**EXERCISE PROMPT:**
Among the records that follow, find the line with "For every named" and the line with "Terms Of Use (491, 750)". Set down those lines and all lines between them exactly, without adding anything.

**RECORDS PROVIDED:**

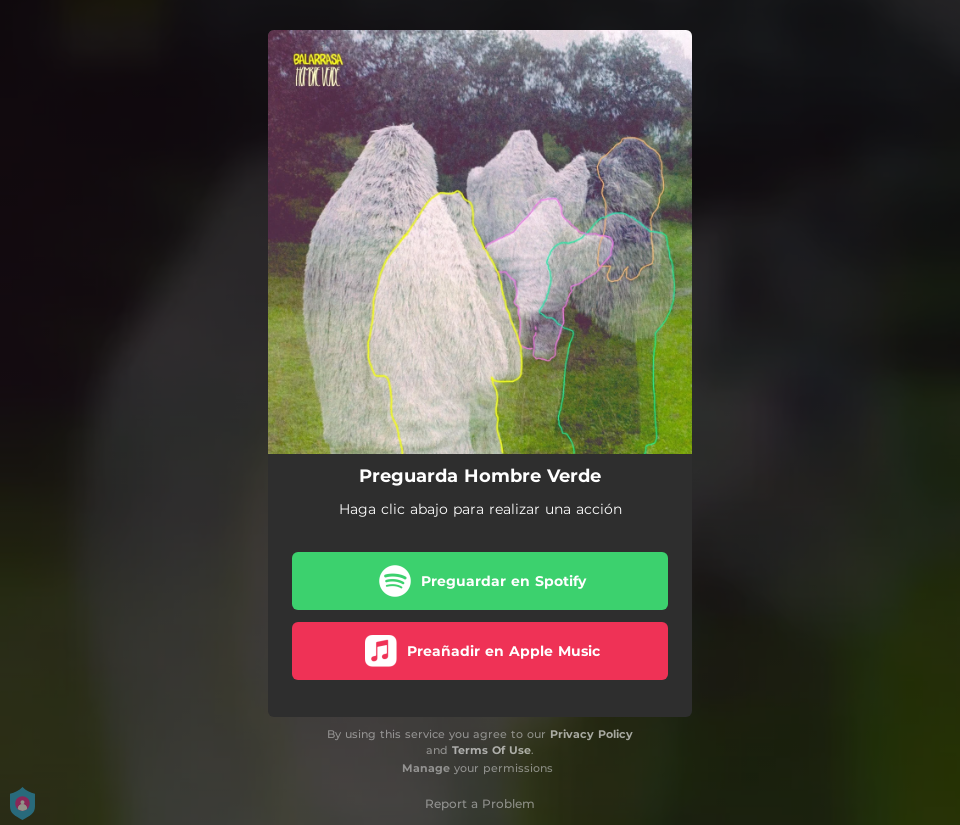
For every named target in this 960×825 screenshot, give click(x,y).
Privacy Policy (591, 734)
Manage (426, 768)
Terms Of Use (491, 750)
---
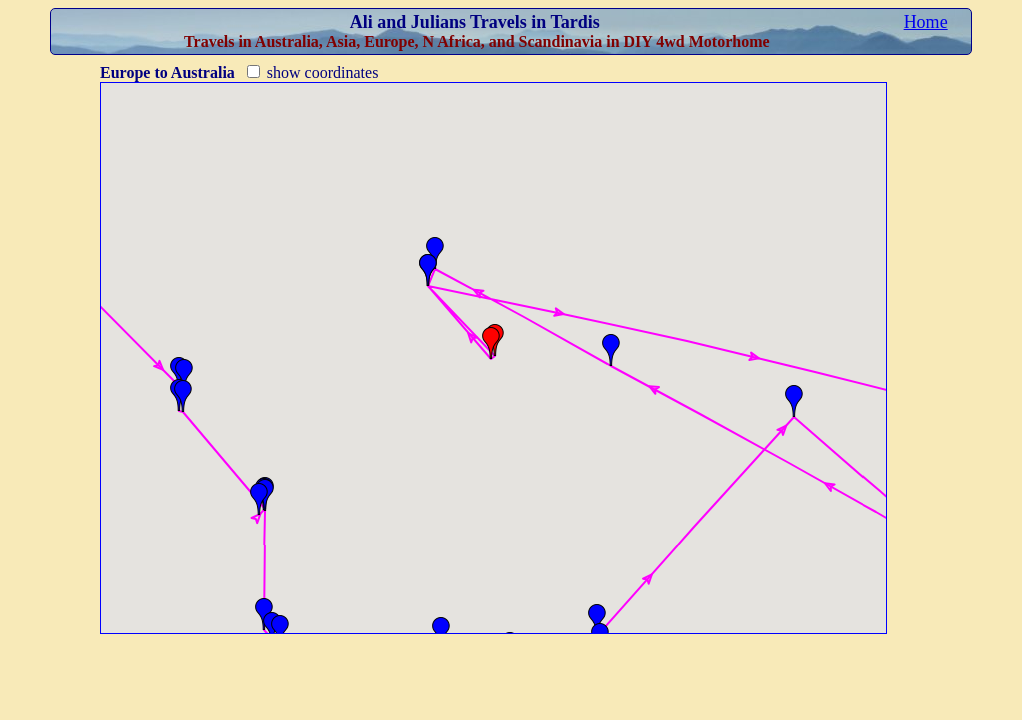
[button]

**REPLY TO THE EXERCISE:**
For every named target in this 960×825 screenshot, give click(x,y).
Privacy Policy (591, 734)
Manage (426, 768)
Terms Of Use (491, 750)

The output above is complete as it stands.